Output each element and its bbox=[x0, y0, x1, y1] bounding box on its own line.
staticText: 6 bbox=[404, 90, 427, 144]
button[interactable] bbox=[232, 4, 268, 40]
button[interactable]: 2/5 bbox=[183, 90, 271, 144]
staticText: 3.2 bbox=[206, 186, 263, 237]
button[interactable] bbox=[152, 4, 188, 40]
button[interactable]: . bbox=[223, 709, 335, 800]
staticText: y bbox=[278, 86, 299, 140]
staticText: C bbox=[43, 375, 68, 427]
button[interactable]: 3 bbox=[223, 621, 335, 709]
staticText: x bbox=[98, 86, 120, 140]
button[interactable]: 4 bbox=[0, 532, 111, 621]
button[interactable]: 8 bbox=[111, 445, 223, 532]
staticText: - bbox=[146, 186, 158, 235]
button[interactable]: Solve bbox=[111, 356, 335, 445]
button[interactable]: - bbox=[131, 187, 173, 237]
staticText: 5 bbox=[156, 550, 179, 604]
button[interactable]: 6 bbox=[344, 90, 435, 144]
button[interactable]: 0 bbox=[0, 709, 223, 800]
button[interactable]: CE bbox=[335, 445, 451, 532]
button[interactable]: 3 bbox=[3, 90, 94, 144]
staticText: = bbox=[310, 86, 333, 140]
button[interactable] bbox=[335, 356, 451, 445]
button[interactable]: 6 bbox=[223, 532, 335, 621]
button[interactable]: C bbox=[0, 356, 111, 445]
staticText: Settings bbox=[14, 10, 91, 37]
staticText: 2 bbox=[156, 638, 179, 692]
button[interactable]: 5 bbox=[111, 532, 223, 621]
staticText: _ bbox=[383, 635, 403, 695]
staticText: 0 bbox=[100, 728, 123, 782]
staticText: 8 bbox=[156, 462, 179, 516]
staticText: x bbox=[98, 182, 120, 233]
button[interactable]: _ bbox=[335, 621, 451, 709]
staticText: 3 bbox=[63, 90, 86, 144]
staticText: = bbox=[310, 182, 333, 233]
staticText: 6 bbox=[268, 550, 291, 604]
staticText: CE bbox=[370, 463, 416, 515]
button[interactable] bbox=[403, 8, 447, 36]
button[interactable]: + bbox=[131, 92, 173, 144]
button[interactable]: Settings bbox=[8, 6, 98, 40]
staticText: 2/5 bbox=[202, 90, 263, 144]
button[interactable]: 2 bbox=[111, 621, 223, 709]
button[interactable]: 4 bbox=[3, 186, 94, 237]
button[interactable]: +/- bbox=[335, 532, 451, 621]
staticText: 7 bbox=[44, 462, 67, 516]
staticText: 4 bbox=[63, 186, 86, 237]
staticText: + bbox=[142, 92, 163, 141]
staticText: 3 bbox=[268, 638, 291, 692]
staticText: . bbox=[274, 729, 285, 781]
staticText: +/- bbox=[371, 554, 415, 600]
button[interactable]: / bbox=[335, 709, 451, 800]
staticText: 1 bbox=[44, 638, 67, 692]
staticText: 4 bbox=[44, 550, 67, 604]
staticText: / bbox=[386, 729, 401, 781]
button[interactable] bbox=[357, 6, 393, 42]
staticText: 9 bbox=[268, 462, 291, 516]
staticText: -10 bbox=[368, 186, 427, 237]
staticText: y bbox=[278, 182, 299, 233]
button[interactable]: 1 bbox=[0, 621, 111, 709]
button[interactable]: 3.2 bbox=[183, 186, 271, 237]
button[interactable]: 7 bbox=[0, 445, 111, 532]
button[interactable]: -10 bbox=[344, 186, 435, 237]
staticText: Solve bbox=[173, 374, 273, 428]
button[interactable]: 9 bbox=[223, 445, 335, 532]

> _EXERCISE GOAL_
Please count how many lines of the material above include the string "Solve", then give that number alone.

> _RESULT OF THE EXERCISE_
2